Massachusetts’ programs to increase access for veterans could serve as national models, Nee said.
One of those programs, Statewide Advocacy for Veterans’ Empowerment (SAVE), “is comprised of veterans or family members of veterans who have lived through similar transitions and can use their experiences to build a rapport with veterans and/or veteran family members,” Nee cited. “It offers peer-to-peer crisis intervention, coupled with resource navigation to advocate for veterans who are not able to obtain the benefits they have earned due to institutional or personal barriers.”
Another advocate, Eric Weingartner, from the Robin Hood Foundation in New York, an advocacy group which fights poverty, told lawmakers that VA needs to do a better job of partnering with community programs to ensure veterans can connect to local resources.

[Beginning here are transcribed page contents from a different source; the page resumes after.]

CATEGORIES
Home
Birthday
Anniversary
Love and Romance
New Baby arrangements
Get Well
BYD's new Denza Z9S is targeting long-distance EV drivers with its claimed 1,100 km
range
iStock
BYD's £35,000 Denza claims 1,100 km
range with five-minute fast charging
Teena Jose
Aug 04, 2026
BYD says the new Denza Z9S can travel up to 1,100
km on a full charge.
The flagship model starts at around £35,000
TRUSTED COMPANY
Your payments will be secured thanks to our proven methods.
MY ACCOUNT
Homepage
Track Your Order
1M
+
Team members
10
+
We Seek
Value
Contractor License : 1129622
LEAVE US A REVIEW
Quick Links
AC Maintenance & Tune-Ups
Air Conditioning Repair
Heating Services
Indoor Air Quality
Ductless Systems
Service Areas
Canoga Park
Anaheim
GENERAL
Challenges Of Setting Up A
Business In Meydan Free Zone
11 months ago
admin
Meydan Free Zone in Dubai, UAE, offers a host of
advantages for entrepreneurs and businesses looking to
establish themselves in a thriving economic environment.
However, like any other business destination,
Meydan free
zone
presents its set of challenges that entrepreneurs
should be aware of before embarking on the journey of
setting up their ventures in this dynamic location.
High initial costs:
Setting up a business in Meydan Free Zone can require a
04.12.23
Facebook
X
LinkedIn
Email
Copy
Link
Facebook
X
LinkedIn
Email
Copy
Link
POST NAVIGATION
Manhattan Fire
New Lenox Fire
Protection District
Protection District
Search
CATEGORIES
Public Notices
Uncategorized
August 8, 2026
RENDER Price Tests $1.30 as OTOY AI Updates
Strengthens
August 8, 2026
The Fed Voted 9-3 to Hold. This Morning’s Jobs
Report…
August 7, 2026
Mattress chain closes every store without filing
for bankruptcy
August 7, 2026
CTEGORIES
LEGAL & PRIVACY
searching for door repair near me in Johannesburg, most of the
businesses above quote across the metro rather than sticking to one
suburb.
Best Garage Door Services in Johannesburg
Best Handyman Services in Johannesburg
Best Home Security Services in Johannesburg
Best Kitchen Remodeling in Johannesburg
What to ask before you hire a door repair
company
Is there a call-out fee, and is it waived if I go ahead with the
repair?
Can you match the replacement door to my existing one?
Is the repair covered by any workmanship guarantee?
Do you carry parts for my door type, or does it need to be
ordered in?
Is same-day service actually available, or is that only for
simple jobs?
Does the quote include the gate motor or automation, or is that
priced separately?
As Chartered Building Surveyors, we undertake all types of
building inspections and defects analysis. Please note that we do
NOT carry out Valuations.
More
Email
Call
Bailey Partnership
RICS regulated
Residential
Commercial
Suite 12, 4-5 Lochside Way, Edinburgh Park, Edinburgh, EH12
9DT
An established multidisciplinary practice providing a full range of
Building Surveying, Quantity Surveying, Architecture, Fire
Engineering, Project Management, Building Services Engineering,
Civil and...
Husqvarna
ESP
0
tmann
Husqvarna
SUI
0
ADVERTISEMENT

“Literally, right now, veterans are walking in the door, and there is no structure around the ability to hand off a vet into community programs which makes up the vast majority of human services in any local community,” he said.
Lawmakers expressed agreement that more collaboration is needed between VA, state and local organizations to increase access to resources for veterans.
“We appreciate that, if we are going to do justice for our veterans — the older veterans and the ones that are just returning — we are going to need a very strong level of cooperation between the VA and other federal agencies and nonprofits and state agencies throughout the country,” Sanders said in concluding the hearing.